Anna, qui l’avait observé, dit :

— J’imagine que c’est une espèce de course du rat dans le labyrinthe.

— Bof, pas plus qu’ailleurs. À vrai dire, si j’étais chez moi, ce serait probablement encore pire.

Ils éclatèrent de rire.

— Et en plus, tu devrais t’occuper de ton journal.

— Exact. Toujours en retard, ajouta Frank avec un geste en direction d’une pile de documents : trois papiers pour la Review of Bioinformatics, deux pour le Journal of Sociobiology. Encore heureux que les autres rédacteurs tiennent mieux leurs délais que moi.

Anna hocha la tête. La rédaction en chef d’un journal était un privilège et un honneur, bien que généralement bénévole – en réalité, on était souvent obligé de payer son abonnement si on voulait avoir des exemplaires de la revue à la parution de laquelle on avait soi-même contribué. C’était encore une des nombreuses activités non rémunérées de la science, une partie de son économie extensive de crédit social.

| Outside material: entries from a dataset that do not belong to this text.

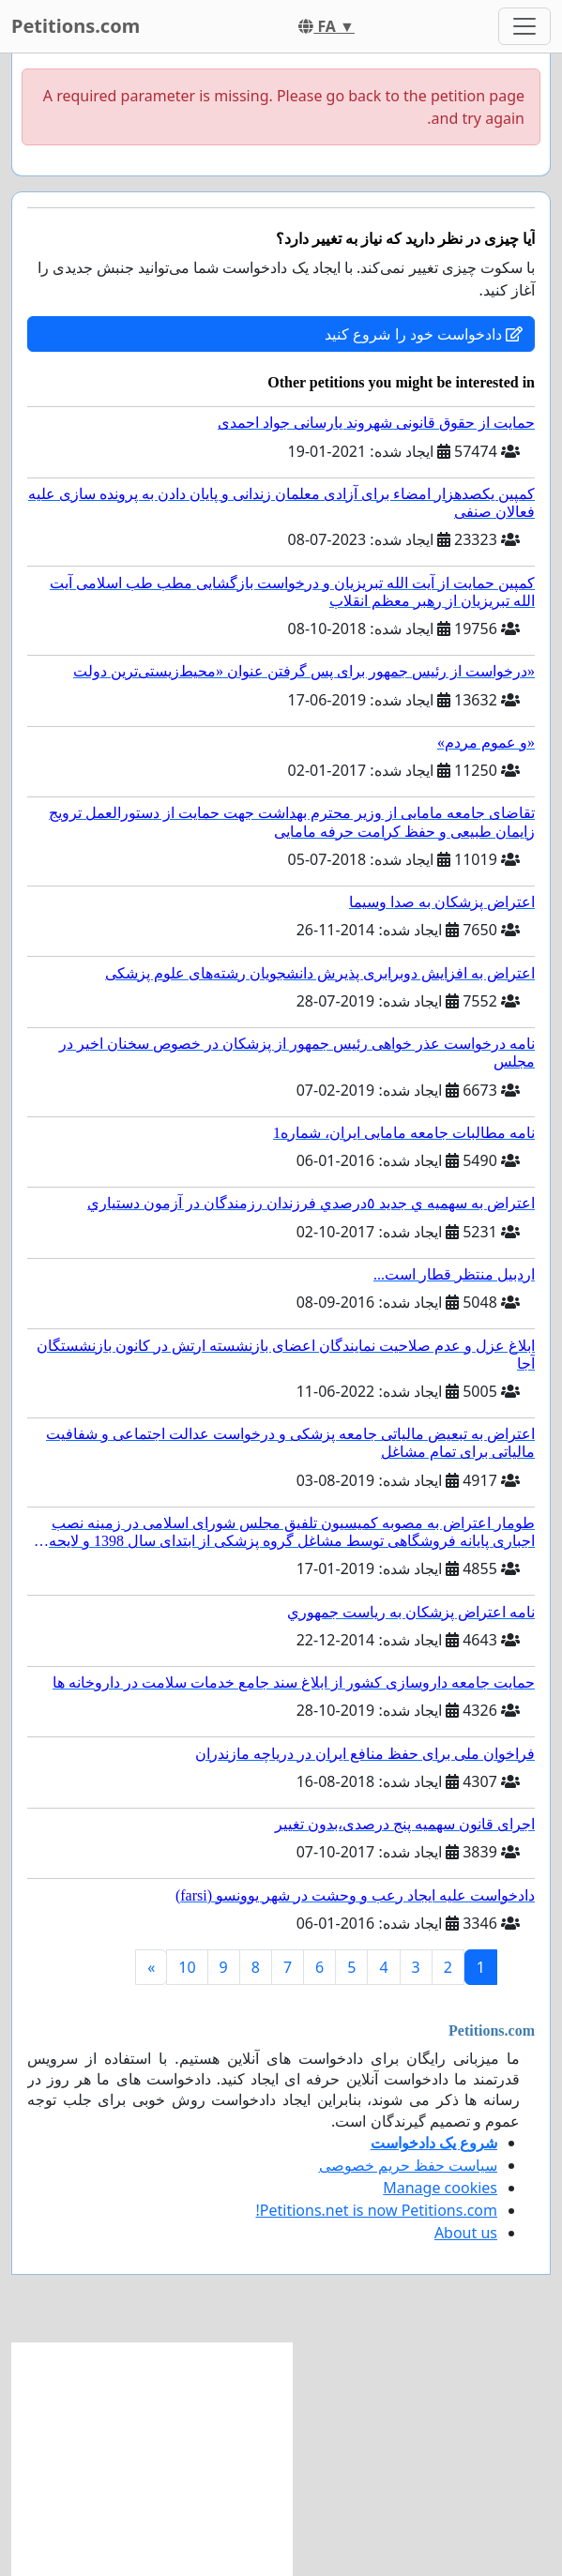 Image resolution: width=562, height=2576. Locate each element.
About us (465, 2232)
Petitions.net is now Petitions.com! (376, 2210)
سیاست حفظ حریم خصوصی (408, 2165)
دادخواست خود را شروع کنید (424, 334)
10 (186, 1967)
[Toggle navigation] (524, 26)
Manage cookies (440, 2187)
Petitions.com (75, 25) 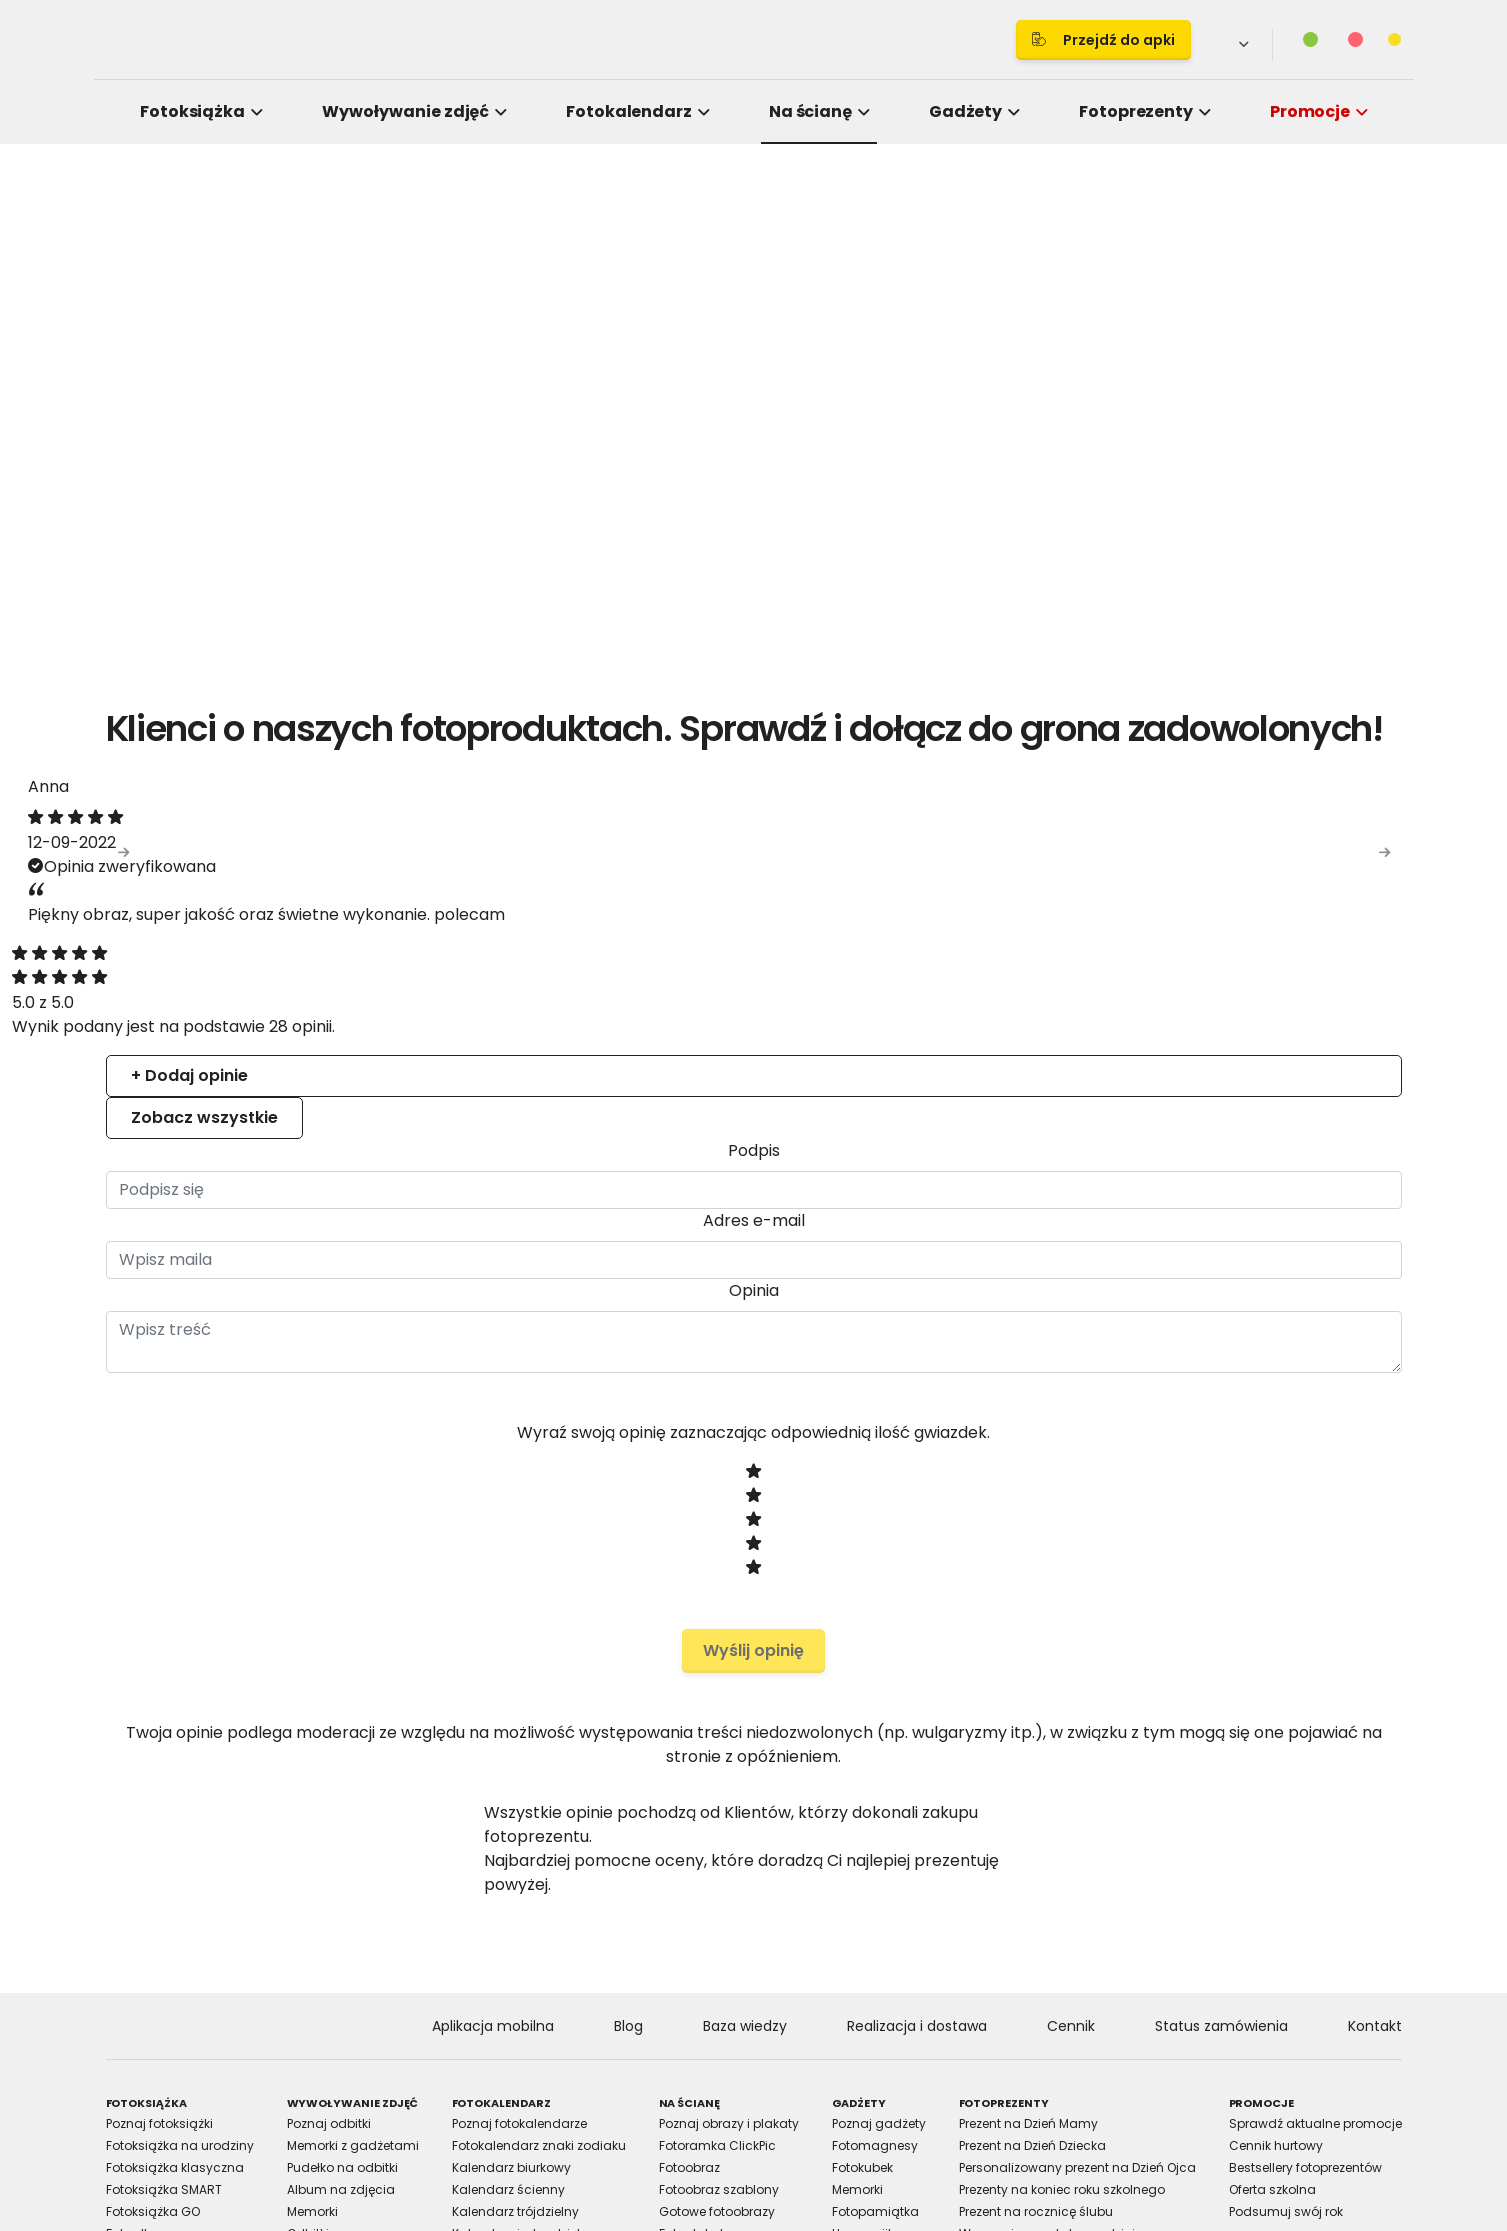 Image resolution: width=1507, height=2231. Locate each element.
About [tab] (1054, 951)
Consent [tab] (453, 951)
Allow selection (919, 1335)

— Je comprends, poursuivit Anna. Enfin, on ne pourra pas dire que je n’aurai pas essayé de te retenir. Qu’est-ce que tu veux ? Quand on reçoit des visiteurs particulièrement géniaux, on essaie de les garder.

— Bien sûr, répondit Frank en opinant du chef, mal à l’aise.

Touché, malgré lui. Il attachait de l’importance à l’opinion d’Anna. Il fit rouler son fauteuil vers son écran comme pour se remettre au boulot, alors elle se retourna et sortit.

Il cliqua sur le fichier qu’Anna lui avait envoyé. Il reconnut aussitôt le nom de l’un des chercheurs.

— Hé, Anna ! appela-t-il.

— Oui ? fit-elle en réapparaissant dans l’ouverture de la porte.